The multi-head attention function can be calculated efficiently using existing matrix multiplication algorithms, which feature relatively low computational complexity. Moreover, the vector nature of the multi-head attention function makes it suitable for parallel computing acceleration. These two advantages of the multi-head attention function make it a favorable option compared to conventional recurrent neural network-based attention mechanisms.
Feed-forward neural networks
Each layer of the encoder and the decoder comprises a fully connected feed-forward neural network sublayer that follows a multi-head attention sublayer. This feed-forward neural network sublayer consists of two linear transformations with a ReLU activation function. The hidden layer has a dimension of 2048.
$$ {\rm FFN}(x) = \max(0, xW_{1}+b_{1})W_{2} + b_{2}. $$
This feed-forward neural network provides nonlinear activation functions for the model, which is otherwise absent considering the construction of the multi-head attention function.
Observations, Comments, and Interesting Facts
- All authors are marked with ’equal contribution'.
- The Transformer model established a new SOTA result on WMT 2014 English-to-French translation task after training for 3.5 days on 8 P100 GPUs.
- The Transformer has two main advantages: it’s compatible with parallel computing and has low computational complexity, establishing itself as a promising building block for future large language models.
- This paper [1] proposes the multi-head attention function to suprecede recurrent neural network-based attention function, which features high computation cost due to its inherent sequential nature.
- While ResNet was firstly proposed to improve the performance of deep learning models for dealing with computer vision tasks, here it is incorporated in an NLP model.
- The Transfomer uses a combination of a multi-head attention function and a fully connected feed-forward neural network to calcualte a counterpart of weighted hidden states, an essential component for attention mechanism [2].

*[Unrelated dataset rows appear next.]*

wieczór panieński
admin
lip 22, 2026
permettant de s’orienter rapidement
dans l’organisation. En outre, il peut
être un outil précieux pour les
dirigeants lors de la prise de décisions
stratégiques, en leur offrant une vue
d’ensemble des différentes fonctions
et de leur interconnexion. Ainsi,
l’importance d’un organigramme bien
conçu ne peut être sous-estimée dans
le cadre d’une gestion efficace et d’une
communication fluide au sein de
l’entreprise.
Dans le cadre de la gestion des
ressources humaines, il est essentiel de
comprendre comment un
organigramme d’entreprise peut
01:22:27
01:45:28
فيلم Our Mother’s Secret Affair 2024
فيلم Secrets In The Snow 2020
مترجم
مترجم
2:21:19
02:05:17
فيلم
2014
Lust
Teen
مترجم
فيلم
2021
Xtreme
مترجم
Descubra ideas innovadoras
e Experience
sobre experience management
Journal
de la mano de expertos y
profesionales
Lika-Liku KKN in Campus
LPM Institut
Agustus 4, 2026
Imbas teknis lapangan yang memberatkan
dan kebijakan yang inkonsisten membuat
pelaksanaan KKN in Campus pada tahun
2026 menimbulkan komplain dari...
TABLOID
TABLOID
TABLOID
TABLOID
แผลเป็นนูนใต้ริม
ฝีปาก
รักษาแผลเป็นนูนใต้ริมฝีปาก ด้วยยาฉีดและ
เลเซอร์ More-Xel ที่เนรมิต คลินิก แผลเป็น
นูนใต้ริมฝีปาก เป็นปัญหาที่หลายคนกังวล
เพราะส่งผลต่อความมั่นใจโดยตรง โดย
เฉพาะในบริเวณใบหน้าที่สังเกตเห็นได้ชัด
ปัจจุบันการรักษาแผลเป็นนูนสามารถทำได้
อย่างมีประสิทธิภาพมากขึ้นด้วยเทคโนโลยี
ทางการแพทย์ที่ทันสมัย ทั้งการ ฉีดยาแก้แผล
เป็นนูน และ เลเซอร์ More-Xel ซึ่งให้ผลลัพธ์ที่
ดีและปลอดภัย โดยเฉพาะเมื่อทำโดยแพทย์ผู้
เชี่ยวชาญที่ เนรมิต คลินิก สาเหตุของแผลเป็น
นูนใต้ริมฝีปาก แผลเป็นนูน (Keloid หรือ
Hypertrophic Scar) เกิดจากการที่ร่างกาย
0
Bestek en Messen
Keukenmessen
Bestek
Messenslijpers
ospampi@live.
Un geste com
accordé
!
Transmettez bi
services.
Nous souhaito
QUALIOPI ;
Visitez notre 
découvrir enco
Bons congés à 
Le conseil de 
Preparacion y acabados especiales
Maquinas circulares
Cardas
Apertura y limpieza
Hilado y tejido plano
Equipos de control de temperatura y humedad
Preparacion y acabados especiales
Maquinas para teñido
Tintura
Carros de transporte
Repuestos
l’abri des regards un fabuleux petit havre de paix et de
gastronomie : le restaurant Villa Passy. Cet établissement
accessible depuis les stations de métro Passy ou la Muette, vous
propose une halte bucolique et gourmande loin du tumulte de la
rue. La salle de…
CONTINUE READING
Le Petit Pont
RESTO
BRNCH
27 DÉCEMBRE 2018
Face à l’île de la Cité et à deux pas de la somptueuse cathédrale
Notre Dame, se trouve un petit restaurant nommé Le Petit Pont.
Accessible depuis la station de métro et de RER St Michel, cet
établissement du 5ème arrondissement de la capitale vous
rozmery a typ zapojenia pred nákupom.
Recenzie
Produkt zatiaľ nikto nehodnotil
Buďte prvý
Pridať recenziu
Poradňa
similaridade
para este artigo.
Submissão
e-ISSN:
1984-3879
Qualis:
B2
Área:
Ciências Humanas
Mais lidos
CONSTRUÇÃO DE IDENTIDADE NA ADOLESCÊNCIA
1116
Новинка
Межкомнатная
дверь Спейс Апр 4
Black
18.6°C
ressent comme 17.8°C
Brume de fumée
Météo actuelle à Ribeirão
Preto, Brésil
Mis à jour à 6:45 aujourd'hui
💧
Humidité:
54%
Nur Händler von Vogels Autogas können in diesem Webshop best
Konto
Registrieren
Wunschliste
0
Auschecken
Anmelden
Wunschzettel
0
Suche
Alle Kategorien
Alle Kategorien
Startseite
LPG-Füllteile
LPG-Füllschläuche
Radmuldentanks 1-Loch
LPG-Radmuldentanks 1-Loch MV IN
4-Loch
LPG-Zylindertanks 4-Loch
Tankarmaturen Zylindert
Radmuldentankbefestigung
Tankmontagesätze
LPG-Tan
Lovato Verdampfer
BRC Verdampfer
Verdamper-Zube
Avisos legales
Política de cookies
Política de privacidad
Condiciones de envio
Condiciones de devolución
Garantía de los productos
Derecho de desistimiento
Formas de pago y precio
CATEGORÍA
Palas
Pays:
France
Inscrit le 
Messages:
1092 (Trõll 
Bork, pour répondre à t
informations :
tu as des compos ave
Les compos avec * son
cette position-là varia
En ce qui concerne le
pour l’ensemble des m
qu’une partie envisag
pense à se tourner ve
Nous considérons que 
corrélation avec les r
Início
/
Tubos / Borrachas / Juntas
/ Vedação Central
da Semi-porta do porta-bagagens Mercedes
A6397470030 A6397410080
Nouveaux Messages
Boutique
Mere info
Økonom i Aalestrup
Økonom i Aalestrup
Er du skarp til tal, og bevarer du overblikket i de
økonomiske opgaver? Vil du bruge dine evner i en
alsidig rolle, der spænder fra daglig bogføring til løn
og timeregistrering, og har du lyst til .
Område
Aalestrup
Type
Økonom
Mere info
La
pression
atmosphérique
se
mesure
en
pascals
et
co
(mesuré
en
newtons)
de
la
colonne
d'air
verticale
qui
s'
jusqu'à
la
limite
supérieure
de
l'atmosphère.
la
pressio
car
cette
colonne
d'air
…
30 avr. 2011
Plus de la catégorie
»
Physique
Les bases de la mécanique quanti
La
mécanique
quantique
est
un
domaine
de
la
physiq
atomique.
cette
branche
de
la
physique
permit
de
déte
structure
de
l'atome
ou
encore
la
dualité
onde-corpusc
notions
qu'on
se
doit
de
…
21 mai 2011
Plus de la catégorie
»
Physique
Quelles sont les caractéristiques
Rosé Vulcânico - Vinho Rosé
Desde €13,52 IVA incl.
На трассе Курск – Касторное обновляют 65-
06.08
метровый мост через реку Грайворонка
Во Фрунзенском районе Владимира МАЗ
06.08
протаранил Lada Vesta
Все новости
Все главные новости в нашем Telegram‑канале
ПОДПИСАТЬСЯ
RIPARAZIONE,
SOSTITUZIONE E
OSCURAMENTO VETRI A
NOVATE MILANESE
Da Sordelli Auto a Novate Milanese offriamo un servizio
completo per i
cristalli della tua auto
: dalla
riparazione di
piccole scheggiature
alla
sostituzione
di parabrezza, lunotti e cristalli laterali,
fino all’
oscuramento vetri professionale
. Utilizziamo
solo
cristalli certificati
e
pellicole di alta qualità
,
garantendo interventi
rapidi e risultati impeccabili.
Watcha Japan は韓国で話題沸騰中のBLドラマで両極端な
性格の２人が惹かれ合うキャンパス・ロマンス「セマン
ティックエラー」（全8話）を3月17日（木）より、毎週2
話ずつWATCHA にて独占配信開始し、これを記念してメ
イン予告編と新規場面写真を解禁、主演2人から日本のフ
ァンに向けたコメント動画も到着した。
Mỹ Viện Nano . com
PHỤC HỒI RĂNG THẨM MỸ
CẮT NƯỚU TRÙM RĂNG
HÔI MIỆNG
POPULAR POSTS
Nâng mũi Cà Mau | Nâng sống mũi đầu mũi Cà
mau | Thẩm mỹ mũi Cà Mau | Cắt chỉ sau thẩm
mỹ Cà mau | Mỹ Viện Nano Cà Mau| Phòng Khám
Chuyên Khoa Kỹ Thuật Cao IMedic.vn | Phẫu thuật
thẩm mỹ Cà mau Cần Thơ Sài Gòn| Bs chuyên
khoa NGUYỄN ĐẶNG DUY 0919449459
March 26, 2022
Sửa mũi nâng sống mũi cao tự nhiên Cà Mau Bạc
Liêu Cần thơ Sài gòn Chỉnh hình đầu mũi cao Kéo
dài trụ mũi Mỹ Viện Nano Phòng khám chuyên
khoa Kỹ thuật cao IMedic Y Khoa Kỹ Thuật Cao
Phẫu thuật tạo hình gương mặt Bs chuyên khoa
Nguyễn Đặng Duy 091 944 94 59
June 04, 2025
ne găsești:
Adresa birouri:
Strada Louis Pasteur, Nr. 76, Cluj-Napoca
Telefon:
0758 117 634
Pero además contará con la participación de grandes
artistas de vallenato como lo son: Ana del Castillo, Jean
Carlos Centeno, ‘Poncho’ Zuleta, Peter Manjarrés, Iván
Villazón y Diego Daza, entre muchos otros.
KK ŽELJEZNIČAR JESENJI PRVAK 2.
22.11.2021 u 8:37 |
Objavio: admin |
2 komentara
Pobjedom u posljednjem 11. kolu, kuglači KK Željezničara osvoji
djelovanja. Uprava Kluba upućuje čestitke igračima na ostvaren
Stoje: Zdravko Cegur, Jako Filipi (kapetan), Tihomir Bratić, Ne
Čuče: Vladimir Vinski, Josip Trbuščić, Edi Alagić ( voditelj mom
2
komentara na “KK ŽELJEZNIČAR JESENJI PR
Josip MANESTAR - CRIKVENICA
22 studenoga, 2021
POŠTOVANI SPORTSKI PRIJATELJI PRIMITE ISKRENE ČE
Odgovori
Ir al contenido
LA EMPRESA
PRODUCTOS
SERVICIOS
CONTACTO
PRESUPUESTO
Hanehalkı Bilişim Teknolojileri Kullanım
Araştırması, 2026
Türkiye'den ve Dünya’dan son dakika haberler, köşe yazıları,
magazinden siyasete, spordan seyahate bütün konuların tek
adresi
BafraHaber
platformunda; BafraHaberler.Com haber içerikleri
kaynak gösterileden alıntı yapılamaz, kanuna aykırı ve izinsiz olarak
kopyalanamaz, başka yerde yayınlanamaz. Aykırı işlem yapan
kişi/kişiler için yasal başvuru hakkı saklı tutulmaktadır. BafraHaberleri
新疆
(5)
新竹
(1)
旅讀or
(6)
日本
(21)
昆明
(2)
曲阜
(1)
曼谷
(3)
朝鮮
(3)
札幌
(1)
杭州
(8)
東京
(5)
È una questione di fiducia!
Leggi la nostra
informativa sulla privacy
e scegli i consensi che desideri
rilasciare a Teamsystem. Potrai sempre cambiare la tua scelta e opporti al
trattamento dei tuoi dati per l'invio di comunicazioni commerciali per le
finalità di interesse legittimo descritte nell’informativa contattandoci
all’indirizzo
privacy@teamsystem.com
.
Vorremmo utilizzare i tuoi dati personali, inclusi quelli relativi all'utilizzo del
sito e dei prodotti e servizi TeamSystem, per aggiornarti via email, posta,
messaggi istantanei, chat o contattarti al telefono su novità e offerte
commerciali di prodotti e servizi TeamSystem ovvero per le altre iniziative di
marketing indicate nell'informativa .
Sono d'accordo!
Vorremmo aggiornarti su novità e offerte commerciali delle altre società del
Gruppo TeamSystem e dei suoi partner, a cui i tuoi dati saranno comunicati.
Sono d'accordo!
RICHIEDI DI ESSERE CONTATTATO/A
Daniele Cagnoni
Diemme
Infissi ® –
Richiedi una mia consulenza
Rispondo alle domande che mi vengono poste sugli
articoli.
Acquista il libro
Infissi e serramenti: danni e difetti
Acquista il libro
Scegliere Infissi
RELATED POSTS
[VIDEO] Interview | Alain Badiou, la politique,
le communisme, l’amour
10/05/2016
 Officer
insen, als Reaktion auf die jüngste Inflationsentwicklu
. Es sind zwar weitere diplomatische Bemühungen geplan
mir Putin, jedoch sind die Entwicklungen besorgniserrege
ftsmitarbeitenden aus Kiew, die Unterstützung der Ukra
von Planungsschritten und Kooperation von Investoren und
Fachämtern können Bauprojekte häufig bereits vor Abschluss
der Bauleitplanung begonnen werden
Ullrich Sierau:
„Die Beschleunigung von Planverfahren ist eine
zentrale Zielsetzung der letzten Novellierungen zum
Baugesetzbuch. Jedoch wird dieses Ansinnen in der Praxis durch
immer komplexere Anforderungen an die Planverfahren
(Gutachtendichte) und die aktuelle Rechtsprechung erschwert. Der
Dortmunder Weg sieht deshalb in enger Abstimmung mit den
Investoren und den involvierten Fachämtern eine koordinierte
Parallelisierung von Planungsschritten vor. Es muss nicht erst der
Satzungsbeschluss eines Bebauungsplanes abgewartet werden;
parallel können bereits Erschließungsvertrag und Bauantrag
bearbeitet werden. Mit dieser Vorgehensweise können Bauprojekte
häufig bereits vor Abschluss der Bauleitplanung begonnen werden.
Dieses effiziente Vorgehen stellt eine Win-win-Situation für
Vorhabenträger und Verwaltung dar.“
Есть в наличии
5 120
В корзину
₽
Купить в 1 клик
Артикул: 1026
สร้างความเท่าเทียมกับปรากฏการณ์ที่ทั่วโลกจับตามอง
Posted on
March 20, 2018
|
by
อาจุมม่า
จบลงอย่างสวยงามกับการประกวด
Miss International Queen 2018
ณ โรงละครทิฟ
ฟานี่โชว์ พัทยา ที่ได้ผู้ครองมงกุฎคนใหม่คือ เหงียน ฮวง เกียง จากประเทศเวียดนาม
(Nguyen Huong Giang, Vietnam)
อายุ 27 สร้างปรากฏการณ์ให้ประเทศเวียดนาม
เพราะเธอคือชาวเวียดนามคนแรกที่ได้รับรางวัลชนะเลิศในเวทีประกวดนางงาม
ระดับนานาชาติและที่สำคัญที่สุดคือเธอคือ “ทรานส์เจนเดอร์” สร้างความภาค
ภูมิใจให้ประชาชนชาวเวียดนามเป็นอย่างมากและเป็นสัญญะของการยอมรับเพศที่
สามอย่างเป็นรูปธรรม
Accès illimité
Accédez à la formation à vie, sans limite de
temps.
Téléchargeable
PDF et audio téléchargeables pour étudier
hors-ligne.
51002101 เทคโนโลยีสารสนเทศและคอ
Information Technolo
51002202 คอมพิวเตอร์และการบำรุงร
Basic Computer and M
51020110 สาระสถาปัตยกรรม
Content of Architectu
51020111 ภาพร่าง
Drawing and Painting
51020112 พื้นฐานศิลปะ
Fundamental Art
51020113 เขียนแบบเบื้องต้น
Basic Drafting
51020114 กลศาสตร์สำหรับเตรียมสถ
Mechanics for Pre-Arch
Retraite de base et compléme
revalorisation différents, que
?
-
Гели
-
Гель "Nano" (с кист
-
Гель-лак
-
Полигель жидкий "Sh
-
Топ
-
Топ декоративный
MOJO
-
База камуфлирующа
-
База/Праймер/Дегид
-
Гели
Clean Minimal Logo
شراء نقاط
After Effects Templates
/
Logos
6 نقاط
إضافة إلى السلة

- The Transformer employs a positional encoding to inject sequential information to the model. This encoding adds an offset to the embedded vectors depending on the position of the text. Importantly, the positional encoding injects sequential information without breaking the model’s compatibility with parallel computing.
Reference
- Vaswani, A., Shazeer, N., Parmar, N., Uszkoreit, J., Jones, L., Gomez, A. N., … & Polosukhin, I. (2017). Attention is all you need. Advances in neural information processing systems, 30.
- Bahdanau, D., Cho, K., & Bengio, Y. (2014). Neural machine translation by jointly learning to align and translate. arXiv preprint arXiv:1409.0473.
- He, K., Zhang, X., Ren, S., & Sun, J. (2016). Deep residual learning for image recognition. In Proceedings of the IEEE conference on computer vision and pattern recognition (pp. 770-778).